Fortunately, there are effective solutions and tools available for schools and parents. We don’t have to reinvent the wheel. We just have to turn the wheel and get it rolling. Below are a few. If bullying is a problem in your family or local school, I encourage you to share this information.
Nicholas Carlisle, Director of No Bully, suggests schools implement “Solution Teams.” Under a Solution Team, an adult team leader brings together a team of students to stop the bullying of one of their peers. The leader describes how it feels to be in the target’s shoes and asks the team to solve this situation. The team includes the bully, his or her followers and some positive leaders from the same peer group. The rewards that schools typically experience from this kind of social and emotional learning are significant reductions in student bullying, increased student inclusiveness and respect.
Institute of HeartMath’s research-based classroom programs for social and emotional development, called HeartSmarts®, provide children with methods to recognize cues happening inside their bodies and feelings that can lead to aggression.
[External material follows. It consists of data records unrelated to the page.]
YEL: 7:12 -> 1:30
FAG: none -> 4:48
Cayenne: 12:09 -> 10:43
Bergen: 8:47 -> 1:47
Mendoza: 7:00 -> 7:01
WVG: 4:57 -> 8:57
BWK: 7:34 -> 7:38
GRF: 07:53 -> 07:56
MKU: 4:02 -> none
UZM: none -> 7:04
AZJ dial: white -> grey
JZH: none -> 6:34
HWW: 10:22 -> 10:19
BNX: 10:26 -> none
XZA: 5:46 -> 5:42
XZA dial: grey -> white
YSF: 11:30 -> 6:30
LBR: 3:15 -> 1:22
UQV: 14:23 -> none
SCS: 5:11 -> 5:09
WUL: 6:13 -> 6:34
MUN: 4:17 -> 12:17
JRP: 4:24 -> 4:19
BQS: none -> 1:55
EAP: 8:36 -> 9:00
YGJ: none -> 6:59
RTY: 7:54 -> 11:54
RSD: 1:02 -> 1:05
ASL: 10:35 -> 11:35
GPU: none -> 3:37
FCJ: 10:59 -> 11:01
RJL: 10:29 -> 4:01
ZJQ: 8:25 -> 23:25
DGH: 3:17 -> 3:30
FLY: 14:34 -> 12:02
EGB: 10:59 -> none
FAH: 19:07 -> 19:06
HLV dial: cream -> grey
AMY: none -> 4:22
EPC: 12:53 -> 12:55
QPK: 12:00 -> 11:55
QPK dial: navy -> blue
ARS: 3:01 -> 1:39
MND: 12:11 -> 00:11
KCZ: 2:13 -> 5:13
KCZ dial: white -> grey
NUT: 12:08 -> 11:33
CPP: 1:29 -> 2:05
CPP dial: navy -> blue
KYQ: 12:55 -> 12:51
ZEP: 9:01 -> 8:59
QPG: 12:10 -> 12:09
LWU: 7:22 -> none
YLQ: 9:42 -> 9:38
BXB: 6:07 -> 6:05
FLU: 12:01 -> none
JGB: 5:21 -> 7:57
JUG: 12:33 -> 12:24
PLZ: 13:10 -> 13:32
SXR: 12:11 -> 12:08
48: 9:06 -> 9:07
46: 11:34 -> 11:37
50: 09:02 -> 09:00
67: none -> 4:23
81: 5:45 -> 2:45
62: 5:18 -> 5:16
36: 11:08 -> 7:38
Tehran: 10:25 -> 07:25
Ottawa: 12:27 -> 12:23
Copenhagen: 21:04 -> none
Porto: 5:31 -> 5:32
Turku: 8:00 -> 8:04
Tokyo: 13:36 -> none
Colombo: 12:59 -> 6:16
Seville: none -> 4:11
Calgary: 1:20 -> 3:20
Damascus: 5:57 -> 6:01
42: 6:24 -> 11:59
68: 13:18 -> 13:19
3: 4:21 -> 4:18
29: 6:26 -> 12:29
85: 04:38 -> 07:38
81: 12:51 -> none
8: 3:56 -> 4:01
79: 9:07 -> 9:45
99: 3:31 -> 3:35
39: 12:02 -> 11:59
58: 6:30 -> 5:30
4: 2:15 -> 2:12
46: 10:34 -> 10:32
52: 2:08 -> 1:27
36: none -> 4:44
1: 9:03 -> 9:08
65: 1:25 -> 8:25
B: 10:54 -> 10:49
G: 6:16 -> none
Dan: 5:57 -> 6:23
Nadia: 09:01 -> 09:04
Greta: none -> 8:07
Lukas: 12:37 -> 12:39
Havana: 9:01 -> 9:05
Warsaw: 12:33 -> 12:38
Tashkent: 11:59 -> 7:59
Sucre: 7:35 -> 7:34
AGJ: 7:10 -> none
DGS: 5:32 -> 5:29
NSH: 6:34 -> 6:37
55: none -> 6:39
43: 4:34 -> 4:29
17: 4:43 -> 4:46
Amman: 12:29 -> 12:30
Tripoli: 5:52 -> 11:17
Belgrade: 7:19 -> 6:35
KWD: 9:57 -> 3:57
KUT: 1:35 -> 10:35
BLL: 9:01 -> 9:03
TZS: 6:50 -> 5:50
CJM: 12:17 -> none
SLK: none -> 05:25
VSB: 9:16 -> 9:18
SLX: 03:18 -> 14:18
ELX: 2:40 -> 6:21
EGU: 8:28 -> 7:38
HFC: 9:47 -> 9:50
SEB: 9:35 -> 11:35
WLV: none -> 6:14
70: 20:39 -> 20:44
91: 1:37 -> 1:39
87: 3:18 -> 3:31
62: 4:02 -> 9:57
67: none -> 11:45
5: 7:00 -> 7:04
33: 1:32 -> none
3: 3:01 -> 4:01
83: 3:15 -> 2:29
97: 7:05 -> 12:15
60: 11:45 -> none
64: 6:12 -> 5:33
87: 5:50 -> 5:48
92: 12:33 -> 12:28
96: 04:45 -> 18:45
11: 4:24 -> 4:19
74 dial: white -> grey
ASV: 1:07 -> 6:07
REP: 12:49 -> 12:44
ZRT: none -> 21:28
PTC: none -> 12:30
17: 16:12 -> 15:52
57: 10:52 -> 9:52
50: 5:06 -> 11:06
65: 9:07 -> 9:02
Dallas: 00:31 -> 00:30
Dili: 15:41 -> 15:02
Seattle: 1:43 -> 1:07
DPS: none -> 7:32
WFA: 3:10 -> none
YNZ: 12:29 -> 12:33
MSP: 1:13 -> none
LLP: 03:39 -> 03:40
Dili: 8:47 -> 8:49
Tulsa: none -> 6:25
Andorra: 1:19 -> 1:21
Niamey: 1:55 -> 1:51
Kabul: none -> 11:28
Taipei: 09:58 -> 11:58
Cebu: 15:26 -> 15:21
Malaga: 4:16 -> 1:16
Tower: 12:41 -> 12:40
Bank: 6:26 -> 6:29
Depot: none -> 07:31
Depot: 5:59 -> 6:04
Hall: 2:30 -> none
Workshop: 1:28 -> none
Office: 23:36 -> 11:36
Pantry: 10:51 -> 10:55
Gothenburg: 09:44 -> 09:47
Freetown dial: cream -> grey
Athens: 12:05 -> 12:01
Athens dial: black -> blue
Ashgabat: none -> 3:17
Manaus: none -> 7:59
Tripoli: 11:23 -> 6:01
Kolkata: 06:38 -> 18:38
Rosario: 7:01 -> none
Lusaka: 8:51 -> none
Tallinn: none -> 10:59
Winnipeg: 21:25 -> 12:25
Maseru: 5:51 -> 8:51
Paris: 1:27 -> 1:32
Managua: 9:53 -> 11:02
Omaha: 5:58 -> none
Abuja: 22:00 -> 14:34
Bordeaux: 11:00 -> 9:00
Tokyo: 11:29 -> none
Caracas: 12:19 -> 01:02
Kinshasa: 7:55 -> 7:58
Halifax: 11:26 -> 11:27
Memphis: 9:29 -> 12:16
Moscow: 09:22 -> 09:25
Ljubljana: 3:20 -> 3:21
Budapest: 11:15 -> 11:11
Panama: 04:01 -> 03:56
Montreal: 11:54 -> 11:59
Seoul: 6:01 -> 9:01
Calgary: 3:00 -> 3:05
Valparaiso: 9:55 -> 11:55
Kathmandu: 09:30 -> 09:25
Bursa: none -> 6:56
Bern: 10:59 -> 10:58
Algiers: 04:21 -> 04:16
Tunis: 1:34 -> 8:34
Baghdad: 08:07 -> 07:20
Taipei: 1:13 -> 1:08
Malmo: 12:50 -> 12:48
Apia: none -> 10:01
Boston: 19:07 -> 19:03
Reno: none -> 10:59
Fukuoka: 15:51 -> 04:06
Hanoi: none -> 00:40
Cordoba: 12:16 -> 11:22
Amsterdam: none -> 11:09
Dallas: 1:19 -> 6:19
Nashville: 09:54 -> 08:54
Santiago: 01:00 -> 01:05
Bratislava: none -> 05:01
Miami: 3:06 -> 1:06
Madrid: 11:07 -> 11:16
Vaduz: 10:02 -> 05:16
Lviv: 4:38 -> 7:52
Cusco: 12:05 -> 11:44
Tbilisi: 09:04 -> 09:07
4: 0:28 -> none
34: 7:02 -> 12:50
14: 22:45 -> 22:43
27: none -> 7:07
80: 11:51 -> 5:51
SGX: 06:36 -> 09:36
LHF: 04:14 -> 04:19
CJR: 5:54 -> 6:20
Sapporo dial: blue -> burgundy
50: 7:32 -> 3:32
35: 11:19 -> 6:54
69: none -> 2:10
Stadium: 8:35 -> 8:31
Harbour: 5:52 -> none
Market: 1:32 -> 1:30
They learn age-specific HeartMath tools to manage their emotional impulses and shift their focus to more constructive outlets for their energy. These tools enable children from pre-kindergarten through high school and beyond to self-regulate emotional energy, such as anger, frustration, anxiety or fear, and develop compassion and respect for themselves and others.
HeartMath’s emWave® technology is also highly effective in teaching children emotional balance and coherence, an optimal state in which their heart, mind and emotions are in sync and harmonized. Emotional balance is essential for managing personal stress, maintaining self-control and overcoming anger, fear and a lack of self-respect, all of which can contribute to bullying and other destructive behaviors.
Counselors, psychologists, educational therapists, social workers and other healthcare professionals are using HeartMath® Interventions Certification Program to teach HeartMath about their therapeutic work with children. The program’s protocols help them to help children establish a new baseline of inner coherence that results in sustained attitude and behavior changes.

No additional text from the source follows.